[rabbitmq-discuss] RabbitMQ Crash

Dave Greggory davegreggory at yahoo.com
Mon Nov 14 15:17:11 GMT 2011


We're running RabbitMQ 2.5.1 in production and it crashed last week. Crash = Dropped all connections and process died (i.e. rabbitmqctl status and ps -ef | grep rabbitmq both showed that the process itself was not running). 

Setup -
2 non-clustered RabbitMQ nodes behind a load balancer with only 1 node being active in the load balancer (2nd one is there for failover in case situations like this). 
No special config (All defaults)
Only Management plugin used. 

CentOS Linux 2.6.18-164.el5 x86_64
Erlang R13B04

Clients mostly Java-library 2.5.1 (some older apps with 2.3.1 and 2.0.0 clients). 

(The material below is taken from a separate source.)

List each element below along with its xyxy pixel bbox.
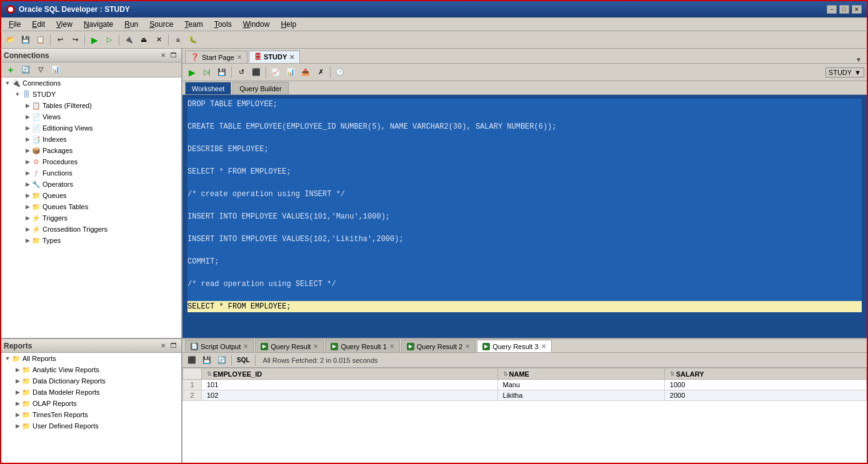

I attached the logs (errors starting at 8-Nov-2011::18:13:02 mark). I also backed up mnesia in its error state and can provide if needed. There's an erl_crash.dump which I can provide if needed as well. No CPU or memory spikes.

I was able to start it up again no problem. Just saw the following in the logs at startup (which seemed unusual).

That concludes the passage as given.